Cellular Goods has issued a long-awaited update to investors regarding its recent acquisition of carbon sequestration company King Tide Carbon (KTC).
On May 09, the CBD cosmetics company brand announced that it had closed the acquisition of KTC, satisfied by the issue of 95,000,000 new ordinary shares of £0.001 each in the company.
The unlikely acquisition left investors with a number of questions regarding the future direction of the company, and whether it signalled plans to further move away from its troubled CBD cosmetics range, which has struggled to gain sales traction since launch.
Investors had been assured of an update during the ‘second half of June’, but this came in the form of an interview with Proactive Investors and Cellular Goods ‘interim CEO’ Darcy Taylor.
According to Mr Taylor, the acquisition was part of the company’s ambition to ‘widen our lens of opportunity across the bio synthetics production fields’, announced during its recent interim results, allowing the company to ‘deepen its sustainability vision’.
He argued that despite the firm still being pre-revenue, the ‘unprecedented demand for innovation’ in carbon removal presented an opportunity for the company to leverage its ‘bio synthetics experience’.
“Although KTC is a pre-revenue, early-stage carbon removal startup, it’s now we’re entering that second phase of development prior to commercialisation. We anticipate that we’ll finalise multiple carbon removal projects in the next 12 months.”
Finally, Mr Taylor was asked about his position as interim CEO, given that he had now held the position for around a year.
He said that there was ‘no definitive deadline’ for his tenure, but that the company was keeping a ‘close eye’ out for potential candidates.
With the company having reported sales of just £31k in its recent interim results, pressure is growing on Mr Taylor, who remains the CEO of Pioneer Media Holdings, to generate revenues before Cellular Goods’ £2.98m in remaining cash runway is used up.
Little Green Pharma
Australian Stock Exchange (ASX) listed Little Green Pharma (LGP), which is also part of London Stock Exchange (LSE) listed SEED Innovations’ investment portfolio, saw its stock jump nearly 20% this week.
The stock bump came as LGP, which already supplies medical cannabis oil to the French pilot programme, announced that it had won a second call for tenders.
LGP will now supply up to US$1.6m (US$77 per bottle) of its CBD50 medical cannabis oil to the French pilot programme, which is due to end in March 2024.
According to the company, LGP remains the largest supplier of the experiment, seeing an estimated 85% of its 3,000 participants trial its products.
Newsweed reported in March that LGP, which has been supplying the trial since its inception three years ago, had initially refused to apply for the first call for tenders after the experiment was extended, seeing the French Ministry of Health offer to pay just €14 ($15.45) per bottle.
The poor response from companies to this initial tender call led to a number of supply shortages for patients, leading the government to issue this second call for tenders.
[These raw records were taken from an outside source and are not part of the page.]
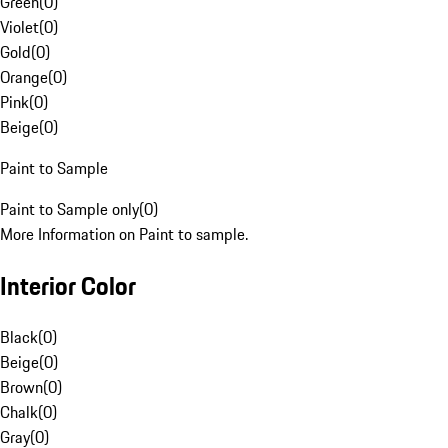
Green
(
0
)
Violet
(
0
)
Gold
(
0
)
Orange
(
0
)
Pink
(
0
)
Beige
(
0
)
Paint to Sample
Paint to Sample only
(
0
)
More Information on Paint to sample.
Interior Color
Black
(
0
)
Beige
(
0
)
Brown
(
0
)
Chalk
(
0
)
Gray
(
0
)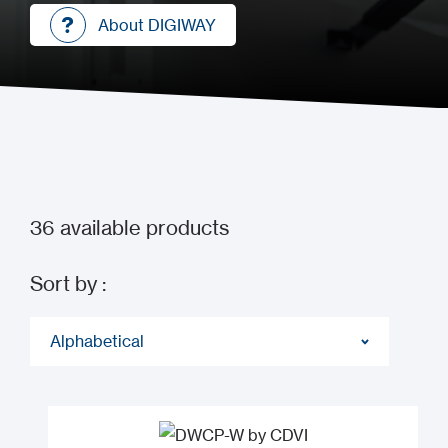
About DIGIWAY
About DIGIWAY
36
available products
Sort by :
Alphabetical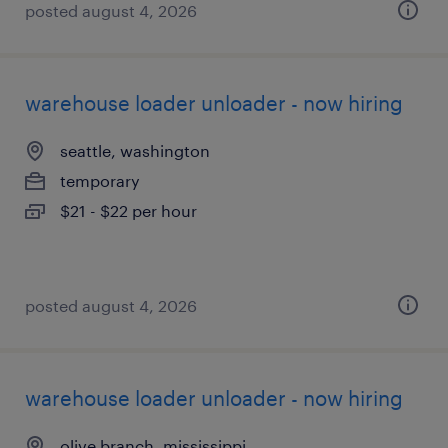
posted august 4, 2026
warehouse loader unloader - now hiring
seattle, washington
temporary
$21 - $22 per hour
posted august 4, 2026
warehouse loader unloader - now hiring
olive branch, mississippi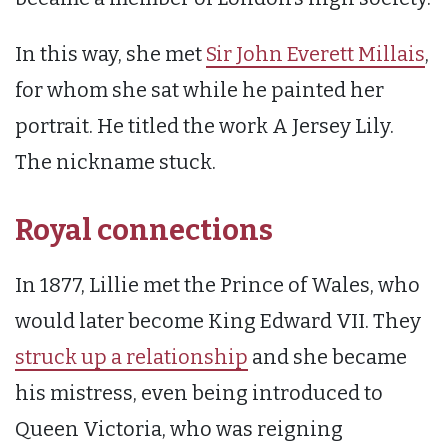
In this way, she met
Sir John Everett Millais
,
for whom she sat while he painted her
portrait. He titled the work A Jersey Lily.
The nickname stuck.
Royal connections
In 1877, Lillie met the Prince of Wales, who
would later become King Edward VII. They
struck up a relationship
and she became
his mistress, even being introduced to
Queen Victoria, who was reigning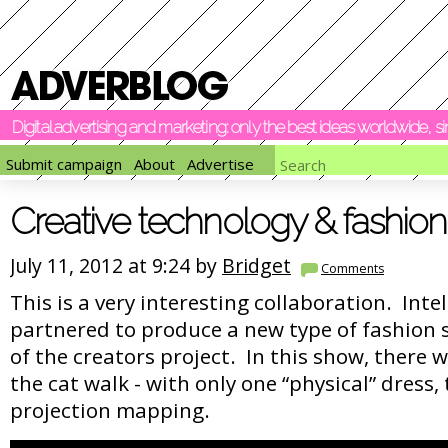
Digital advertising and marketing: only the best ideas worldwide, 
Submit campaign
About
Advertise
Creative technology & fashion
July 11, 2012 at 9:24 by
Bridget
Comments
This is a very interesting collaboration. Inte
partnered to produce a new type of fashion 
of the creators project. In this show, there 
the cat walk - with only one “physical” dress,
projection mapping.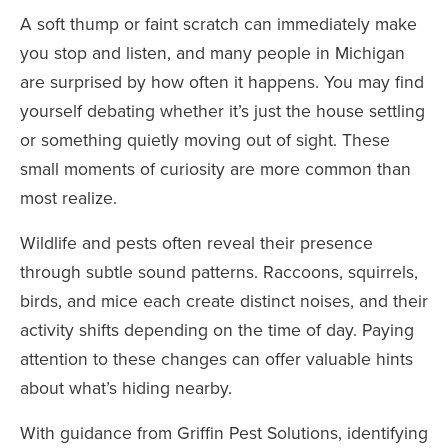
A soft thump or faint scratch can immediately make
you stop and listen, and many people in Michigan
are surprised by how often it happens. You may find
yourself debating whether it’s just the house settling
or something quietly moving out of sight. These
small moments of curiosity are more common than
most realize.
Wildlife and pests often reveal their presence
through subtle sound patterns. Raccoons, squirrels,
birds, and mice each create distinct noises, and their
activity shifts depending on the time of day. Paying
attention to these changes can offer valuable hints
about what’s hiding nearby.
With guidance from Griffin Pest Solutions, identifying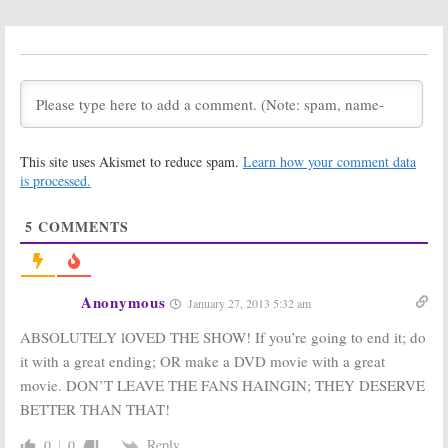
Ratings (Veto)
Ratings
(Sundays)
September 21,
September 18,
2013
2013
Big Brother:
Big Brother:
Season 15
Season 16
Ratings
Renewal for
(Evictions)
Summer 2014
This site uses Akismet to reduce spam.
Learn how your comment data
September 13,
September 12,
is processed.
2013
2013
Big Brother:
Big Brother:
5
COMMENTS
Renewed for
Summer 2012
Season 15,
Ratings
Summer 2013
(Sundays)
September 19,
September 18,
Anonymous
January 27, 2013 5:32 am
2012
2012
ABSOLUTELY lOVED THE SHOW! If you’re going to end it; do
Big Brother:
CBS Summer
it with a great ending; OR make a DVD movie with a great
Summer 2012
2012 TV Ratings
Ratings
September 8, 2012
movie. DON’T LEAVE THE FANS HAINGIN; THEY DESERVE
(Thursdays)
BETTER THAN THAT!
September 15,
2012
Reply
0
0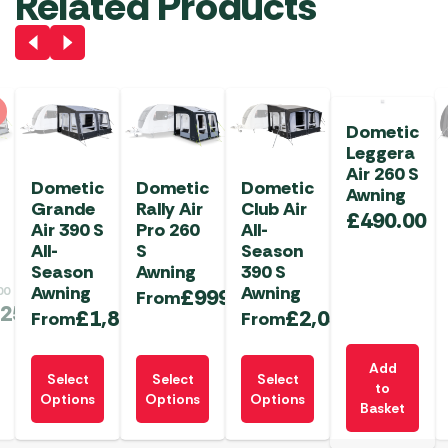
Related Products
Dometic
Leggera
Air 260 S
Dometic
Dometic
Dometic
Awning
Grande
Rally Air
Club Air
£
490.00
Air 390 S
Pro 260
All-
All-
S
Season
Season
Awning
390 S
Awning
Awning
00
£
999.99
From
.25
£
1,845.00
£
2,034.99
From
From
This
This
This
Add
Select
Select
Select
product
product
product
to
Options
Options
Options
Basket
has
has
has
multiple
multiple
multiple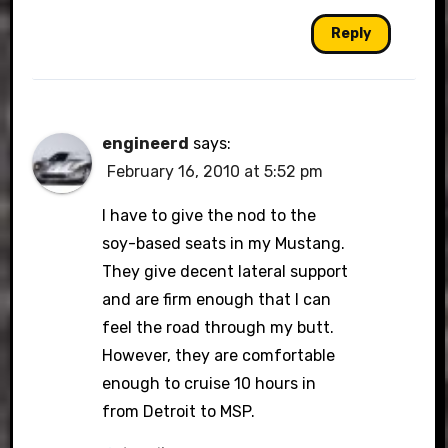
Reply
engineerd
says:
February 16, 2010 at 5:52 pm
I have to give the nod to the
soy-based seats in my Mustang.
They give decent lateral support
and are firm enough that I can
feel the road through my butt.
However, they are comfortable
enough to cruise 10 hours in
from Detroit to MSP.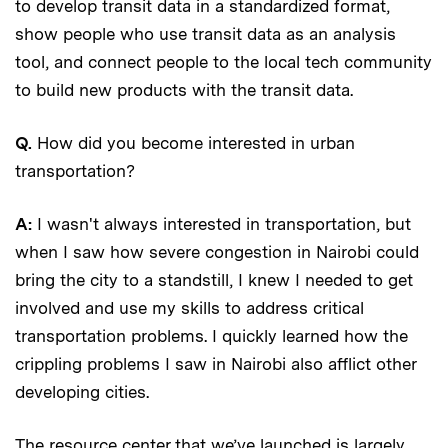
to develop transit data in a standardized format,
show people who use transit data as an analysis
tool, and connect people to the local tech community
to build new products with the transit data.
Q.
How did you become interested in urban
transportation?
A:
I wasn't always interested in transportation, but
when I saw how severe congestion in Nairobi could
bring the city to a standstill, I knew I needed to get
involved and use my skills to address critical
transportation problems. I quickly learned how the
crippling problems I saw in Nairobi also afflict other
developing cities.
The resource center that we’ve launched is largely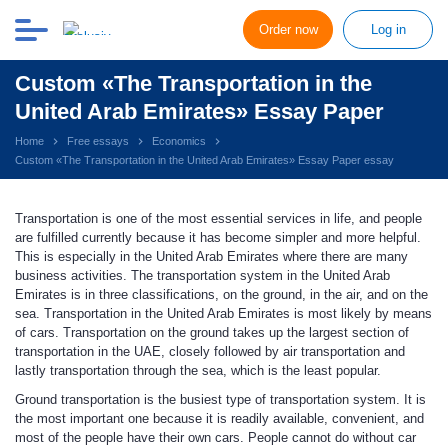
Order now
Log in
Custom «The Transportation in the
United Arab Emirates» Essay Paper
Home
Free essays
Economics
Custom «The Transportation in the United Arab Emirates» Essay Paper essay
Transportation is one of the most essential services in life, and people
are fulfilled currently because it has become simpler and more helpful.
This is especially in the United Arab Emirates where there are many
business activities. The transportation system in the United Arab
Emirates is in three classifications, on the ground, in the air, and on the
sea. Transportation in the United Arab Emirates is most likely by means
of cars. Transportation on the ground takes up the largest section of
transportation in the UAE, closely followed by air transportation and
lastly transportation through the sea, which is the least popular.
Ground transportation is the busiest type of transportation system. It is
the most important one because it is readily available, convenient, and
most of the people have their own cars. People cannot do without car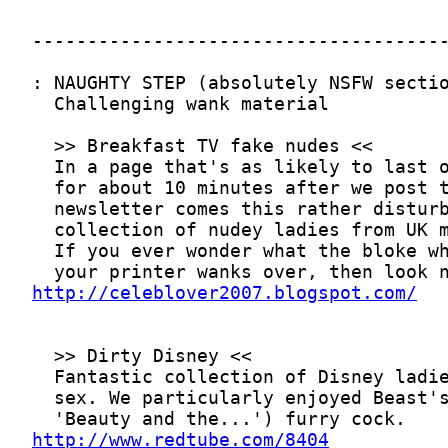
http://celeblover2007.blogspot.com/
http://www.redtube.com/8404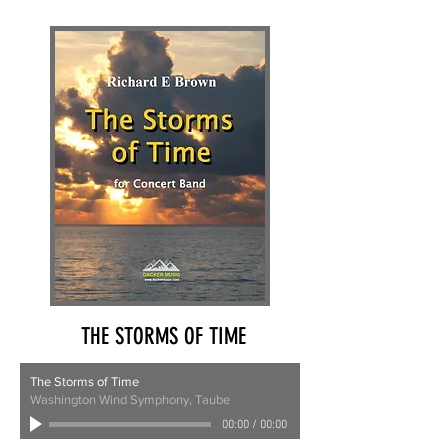
THE STORMS OF TIME
The Storms of Time
Washington Wind Symphony, Taube
00:00
/
00:00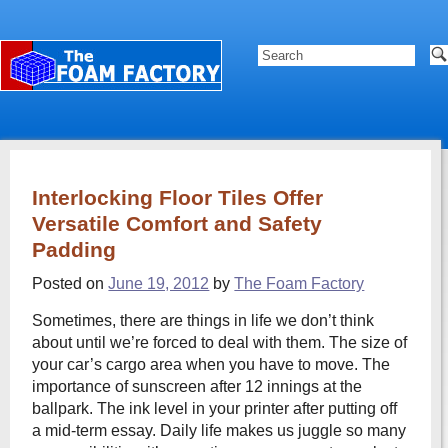
Interlocking Floor Tiles Offer
Versatile Comfort and Safety
Padding
Posted on
June 19, 2012
by
The Foam Factory
Sometimes, there are things in life we don’t think
about until we’re forced to deal with them. The size of
your car’s cargo area when you have to move. The
importance of sunscreen after 12 innings at the
ballpark. The ink level in your printer after putting off
a mid-term essay. Daily life makes us juggle so many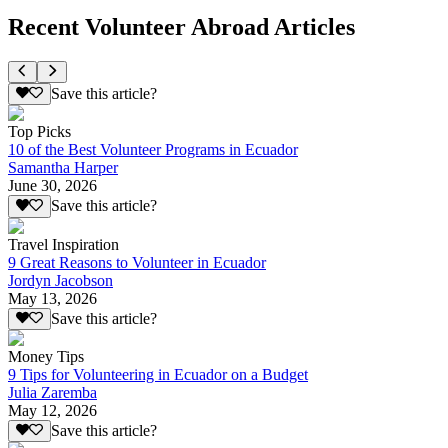
Recent Volunteer Abroad Articles
Save this article?
Top Picks
10 of the Best Volunteer Programs in Ecuador
Samantha Harper
June 30, 2026
Save this article?
Travel Inspiration
9 Great Reasons to Volunteer in Ecuador
Jordyn Jacobson
May 13, 2026
Save this article?
Money Tips
9 Tips for Volunteering in Ecuador on a Budget
Julia Zaremba
May 12, 2026
Save this article?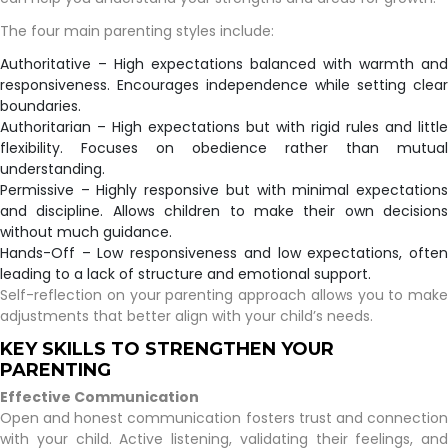
The four main parenting styles include:
Authoritative – High expectations balanced with warmth and
responsiveness. Encourages independence while setting clear
boundaries.
Authoritarian – High expectations but with rigid rules and little
flexibility. Focuses on obedience rather than mutual
understanding.
Permissive – Highly responsive but with minimal expectations
and discipline. Allows children to make their own decisions
without much guidance.
Hands-Off – Low responsiveness and low expectations, often
leading to a lack of structure and emotional support.
Self-reflection on your parenting approach allows you to make
adjustments that better align with your child’s needs.
KEY SKILLS TO STRENGTHEN YOUR
PARENTING
Effective Communication
Open and honest communication fosters trust and connection
with your child. Active listening, validating their feelings, and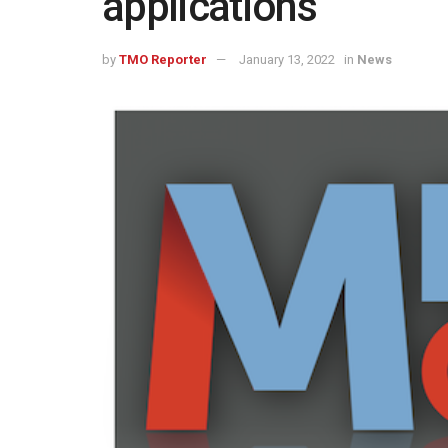
applications
by
TMO Reporter
January 13, 2022
in
News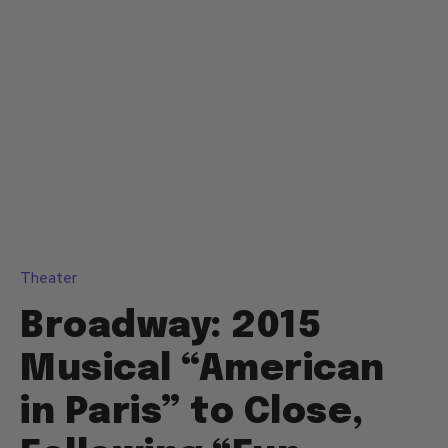
Theater
Broadway: 2015
Musical “American
in Paris” to Close,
“The Company remains very buoyant about the potential of a future French medicinal cannabis industry and believes its success in the trial continues to confirm the advantages of developing a robust, export-led sales strategy from its assets in Australia and Denmark.”
MGC Pharmaceuticals also saw an uptick in its stock price this week after receiving a second purchase order for its proprietary ArtemiC product.
On July 07, MGC announced that AMC Pharma had placed a second$1m purchase order for 100,000 units of ArtemiC.
This will consist of a $150,000 immediate down payment, with the remaining $850,000 set to be provided upon completion of production and dispatch of the order, which is expected to be completed by September 2023.
MGC and AMC’s new deal forms the latest extension of a long running partnership between the two companies, which signed a $24m multi-year ‘market supply and distribution’ agreement in August 2021.
CEO and Managing Director of MGC Pharmaceuticals Roby Zomer said: “This order from AMC validates ArtemiC for the US market and demonstrates our ability to supply an FDA-authorised product in a world-leading market. This order, combined with AMC’s new supply agreement to distribute across the US, gives us confidence for the future growth of MGC.”